Avec la choucroute, la tradition se met à toutes les sauces
La récolte du chou et sa transformation en choucroute battent leur plein en Alsace. Cru ou cuit, le mets emblématique de la région se réinvente pour coller à la fois aux changements climatique et de mode gustative.
Ah, la choucroute. Son chou, ses patates et son avalanche de charcuteries. « Got verdammi noch e mol ! » (Dieu soit damné, en alsacien), attention à ne pas parler la bouche pleine, cela vous évitera de dire des bêtises ! Ne confondez pas la choucroute garnie avec son ingrédient principal, le chou lacto-fermenté - la véritable choucroute, que l’on consomme cuite ou crue. La récolte du légume bat actuellement son plein et 2024 ne devrait pas être un mauvais millésime.

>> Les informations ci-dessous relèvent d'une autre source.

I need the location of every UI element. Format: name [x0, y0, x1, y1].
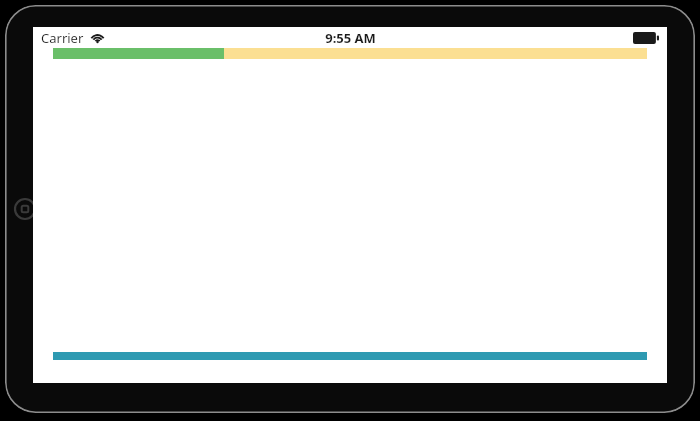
staticText: 9:55 AM — [325, 29, 376, 47]
button[interactable]: Home — [14, 198, 36, 220]
other: Battery full — [633, 32, 659, 44]
button[interactable] — [53, 48, 647, 59]
staticText: Carrier — [41, 29, 84, 47]
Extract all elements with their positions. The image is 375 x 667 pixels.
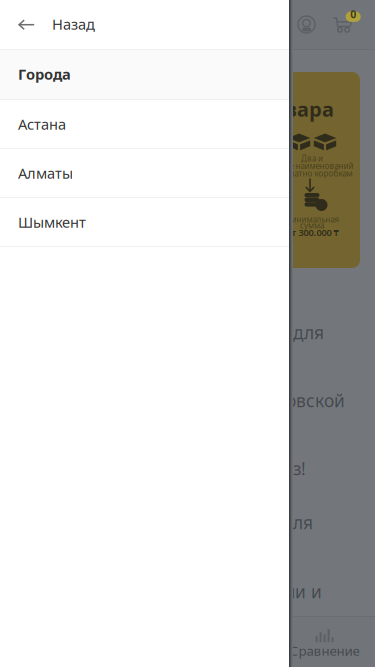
staticText: Бесплатная доставка товара xyxy=(41,96,334,122)
staticText: Назад xyxy=(52,14,95,34)
button[interactable]: Города xyxy=(0,50,289,99)
staticText: Астана xyxy=(18,114,66,134)
staticText: Оплата наличными или банковской картой н… xyxy=(38,389,345,435)
button[interactable]: Account xyxy=(290,8,324,42)
staticText: Два и xyxy=(301,153,323,164)
staticText: 0 xyxy=(350,7,356,21)
staticText: Сравнение xyxy=(290,642,360,659)
staticText: Работаем напрямую с заводами и отделами xyxy=(30,580,322,626)
staticText: от 300.000 ₸ xyxy=(286,226,338,239)
staticText: более наименований xyxy=(270,161,354,171)
staticText: Минимальная xyxy=(284,214,340,225)
staticText: Города xyxy=(18,64,71,84)
button[interactable]: Астана xyxy=(0,100,289,149)
staticText: Огромный выбор товаров для строительных xyxy=(65,321,324,367)
button[interactable]: Сравнение xyxy=(280,617,370,667)
staticText: Алматы xyxy=(18,163,73,183)
staticText: Шымкент xyxy=(18,212,86,232)
button[interactable]: Алматы xyxy=(0,149,289,198)
staticText: Персональный менеджер подберет для Вас xyxy=(0,511,313,557)
button[interactable]: Cart xyxy=(325,6,359,32)
button[interactable]: Шымкент xyxy=(0,198,289,247)
staticText: сумма xyxy=(300,220,324,231)
staticText: бесплатно коробкам xyxy=(272,168,352,179)
staticText: Доставим товар точно в срок, без отказ! xyxy=(0,457,306,480)
button[interactable]: Назад xyxy=(0,0,289,49)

« Après plusieurs années d’aléas climatiques, nous sommes revenus cette année à une production à peu près normale, de 85 tonnes par hectare en moyenne. Face au dérèglement climatique, la technique prend de plus en plus de place dans la filière », souligne Sébastien Muller, producteur de chou et choucroutier, dirigeant de la maison Le Pic à Meistratzheim et président de l’Association de valorisation de la choucroute d’Alsace (AVCA).
Spaghetti alsacien
Pour accompagner ses membres, l’ACVA a fait appel à l’association Planète légumes, fleurs et plantes. Tout au long du processus cultural, ses experts expérimentent et développent des innovations, dans le domaine de la gestion de l’eau par exemple, écartent les variétés de chou anciennes inadaptées et sélectionnent celles qui vont les remplacer.
Pour mieux valoriser le « spaghetti de légume alsacien », selon la formule de Sébastien Muller, en 2018 l’AVCA a obtenu la création de l’Indication géographique protégée (IGP) « Choucroute d’Alsace ». Le label, en même temps qu’il reconnaît un savoir-faire traditionnel attaché à un territoire, fixe un cahier des charges rigoureux englobant toutes les étapes de la production, depuis l’analyse de la qualité des sols, en passant par la taille des choux et jusqu’à la longueur des lanières de choucroute.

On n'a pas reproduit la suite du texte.